Our BUs are significantly behind in terms of sustainable resources compared to their European counterparts, and this lag is increasing year by year. This is a brake on developing the service offer for French students and research communities, and it is a brake on student success as well as research excellence, two of the country’s strategic imperatives. Therefore ADBU members will work on the BU 2030 plan which will establish the diagnosis and propose a multi-year catch-up plan for financial and strategic upgrade.

Gold, diamond, gray, green models… Shall we pick just one?

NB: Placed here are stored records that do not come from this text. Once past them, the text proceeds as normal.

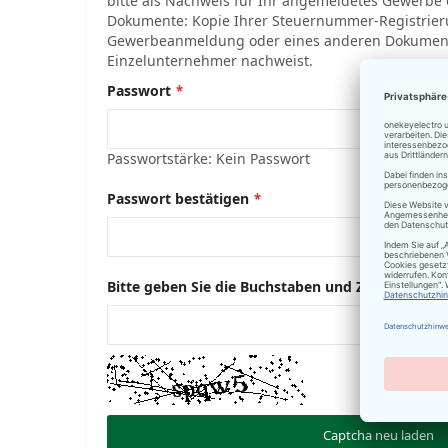
bitte als Nachweis für Ihr angemeldetes Gewerbe 
Dokumente: Kopie Ihrer Steuernummer-Registrier
Gewerbeanmeldung oder eines anderen Dokumentes
Einzelunternehmer nachweist.
Passwort
Passwortstärke:
Kein Passwort
Passwort bestätigen
Bitte geben Sie die Buchstaben und Zahlen unten
Captcha neu laden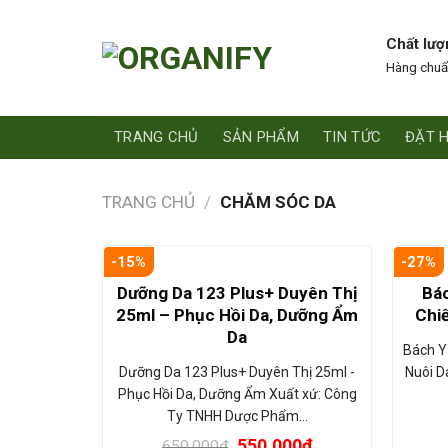
Skip
to
Chất lượ
content
Hàng chuẩ
TRANG CHỦ
SẢN PHẨM
TIN TỨC
ĐẶT 
TRANG CHỦ
/
CHĂM SÓC DA
-15%
-27%
Dưỡng Da 123 Plus+ Duyên Thị
Bác
25ml – Phục Hồi Da, Dưỡng Ẩm
Chiế
Da
Bách Y
Dưỡng Da 123 Plus+ Duyên Thị 25ml -
Nuôi D
Phục Hồi Da, Dưỡng Ẩm Xuất xứ: Công
Ty TNHH Dược Phẩm…
550.000
₫
650.000
₫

There is room for all models. Physicists, lawyers, physicians, and mathematicians do not have the same research practices, so the answer cannot be uniform. We cannot decide from Paris on a national policy for a single instrument, but rather agree on common and interoperable instruments, such as the reference platform halo. The principle advocated by ADBU is the diversity of books, with space for all those involved in scholarly publishing. We are convinced that it would not be possible – and would not be healthy – to impose a single model.

Do BUs play a leading role in so-called “participatory” science, that is, science to which non-scientists can contribute?

Learning with and for society is a goal that universities have begun to seize. They are still not found in university libraries but are an almost natural extension of the open science policies that they implement within their institutions and at the national level. I am convinced that they have much to contribute and to gain from this in terms of working without isolation with other university services, by reaching a wider audience than the ones they normally serve.